AMHERST — Windows to provide natural light and walls to diminish noise, along with fresh air and full accessibility, exist in the art room at Fort River School.
But it’s a privilege that many children who are taught in the 1970s-era school only have when they are in Nicole Singer’s classroom.
“All Amherst students deserve more than the minimum all day long,” said Singer, speaking at a rally on the front steps of Town Hall Monday evening.
Much of the space, like that at Wildwood School, is a challenging environment to learn and teach because of the open-classroom layout.
“Our home is crumbling fast, and we can’t wait another 10 years to have our basic needs met,” Singer said.
Singer is among 147 teachers and staff from the three elementary schools in Amherst who signed a petition, presented to the Select Board Monday, that endorses the building of two new co-located schools at the Wildwood School site on Strong Street, at a cost of $67.2 million, as well as an accompanying reconfiguration plan. The Massachusetts School Building Authority has pledged to provide $34 million to support the project.
Town Meeting, which rejected the project in November, has an opportunity to reconsider the proposal Jan. 30 after another petition, with more than 200 certified signatures, was submitted to the Select Board last month.
About two hours after the rally, the Select Board, which previously agreed to put the article on a Town Meeting warrant, voted unanimously to recommend it.

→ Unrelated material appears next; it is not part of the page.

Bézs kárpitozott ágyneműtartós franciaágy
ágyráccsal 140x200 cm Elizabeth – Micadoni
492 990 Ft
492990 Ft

Select Board member Andrew Steinberg said the existing two school buildings are not acceptable.
“We are providing good education there, but we are providing good education despite the buildings, not because of the buildings,” Steinberg said.

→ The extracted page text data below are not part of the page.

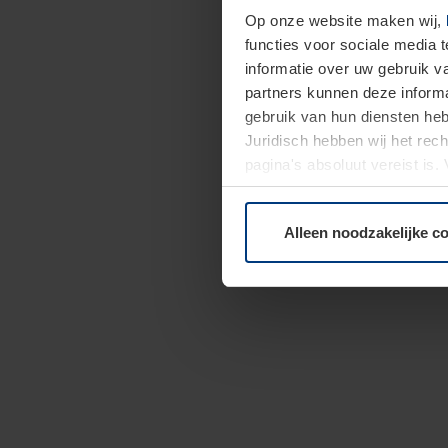
Op onze website maken wij,
functies voor sociale media 
informatie over uw gebruik 
partners kunnen deze informa
gebruik van hun diensten h
Juridisch hebben wij het rec
pagina's absoluut vereist is
moment bij de uitleg van de 
Alleen noodzakelijke c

Parent and Town Meeting Precinct 7 member Rebekah Demling, who led the original petition drive, said Town Meeting should reconsider the project because there is clear information that the $34 million state grant will be lost if the plans are not approved by March 31. The design can’t be changed, he said.
“We owe our kids more than a promise that their schools will be accessible and acceptable,” Demling told the Select Board.
The Proposition 2½ debt exclusion for the project was approved by voters last fall, narrowly winning a majority, but Town Meeting in November, with 108 against and 106 in favor, fell 37 votes short of the two-thirds majority needed to authorize borrowing.
Demling and others who support the project believe that the legislative body was misled on teacher support, which has been rectified with the petition signed by 83 percent of Wildwood’s classroom teachers, paraprofessionals, specialists and administrative staff, and 88 percent of Fort River classroom teachers.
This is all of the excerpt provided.